The cpu hotplug path may be utilized while hotplug is disabled for a
brief moment leading to failures. As an example, attempts to perform
cpu hotplug by userspace soon after boot may race with pci_device_probe
leading to inconsistent results.
Proposed idea:
Call restart_syscall instead of returning -EBUSY since
cpu_hotplug_disabled seems to only have a positive value
for short, temporary amounts of time.
Does anyone see any serious problems with this?
Signed-off-by: Joel Savitz <[email protected]>
---
kernel/cpu.c | 5 ++++-
1 file changed, 4 insertions(+), 1 deletion(-)
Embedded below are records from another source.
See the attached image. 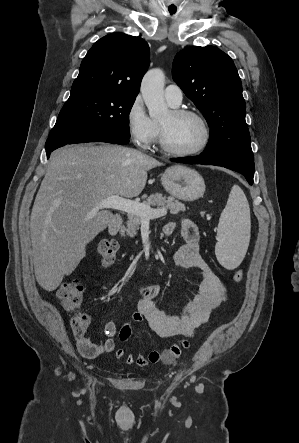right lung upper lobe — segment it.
<instances>
[{
	"label": "right lung upper lobe",
	"instance_id": "cb5924a9",
	"mask_svg": "<svg viewBox=\"0 0 299 443\" xmlns=\"http://www.w3.org/2000/svg\"><path fill=\"white\" fill-rule=\"evenodd\" d=\"M148 65L149 46L145 40L111 33L88 51L72 90L100 89L136 97Z\"/></svg>",
	"mask_w": 299,
	"mask_h": 443
}]
</instances>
diff --git a/kernel/cpu.c b/kernel/cpu.c
index 5797c2a7a93f..2992c7d1d24e 100644
--- a/kernel/cpu.c
+++ b/kernel/cpu.c
@@ -35,6 +35,7 @@
#include <linux/percpu-rwsem.h>
#include <linux/cpuset.h>
#include <linux/random.h>
+#include <linux/delay.h>
#include <trace/events/power.h>
#define CREATE_TRACE_POINTS
@@ -1401,7 +1402,9 @@ static int cpu_up(unsigned int cpu, enum cpuhp_state target)
cpu_maps_update_begin();
if (cpu_hotplug_disabled) {
- err = -EBUSY;
+ /* avoid busy looping (5ms of sleep should be enough) */
+ msleep(5);
+ err = restart_syscall();
goto out;
}
if (!cpu_smt_allowed(cpu)) {
--
2.27.0
On 18.04.22 21:54, Joel Savitz wrote:
> The cpu hotplug path may be utilized while hotplug is disabled for a
> brief moment leading to failures. As an example, attempts to perform
> cpu hotplug by userspace soon after boot may race with pci_device_probe
> leading to inconsistent results.
You might want to extend a bit in which situation we observed that issue
fairly reliably.
When restricting the number of boot cpus on the kernel cmdline, e.g.,
via "maxcpus=2", udev will find the offline cpus when enumerating all
cpus and try onlining them. Due to the race, onlining of some cpus fails
e.g., when racing with pci_device_probe().
While teaching udev to not online coldplugged CPUs when "maxcpus" was
specified ("policy"), it revealed the underlying issue that onlining a
CPU can fail with -EBUSY in corner cases when cpu hotplug is temporarily
disabled.
>
> Proposed idea:
> Call restart_syscall instead of returning -EBUSY since
> cpu_hotplug_disabled seems to only have a positive value
> for short, temporary amounts of time.
>
> Does anyone see any serious problems with this?
>
> Signed-off-by: Joel Savitz <[email protected]>
> ---
> kernel/cpu.c | 5 ++++-
> 1 file changed, 4 insertions(+), 1 deletion(-)
>
> diff --git a/kernel/cpu.c b/kernel/cpu.c
> index 5797c2a7a93f..2992c7d1d24e 100644
> --- a/kernel/cpu.c
> +++ b/kernel/cpu.c
> @@ -35,6 +35,7 @@
> #include <linux/percpu-rwsem.h>
> #include <linux/cpuset.h>
> #include <linux/random.h>
> +#include <linux/delay.h>
>
> #include <trace/events/power.h>
> #define CREATE_TRACE_POINTS
> @@ -1401,7 +1402,9 @@ static int cpu_up(unsigned int cpu, enum cpuhp_state target)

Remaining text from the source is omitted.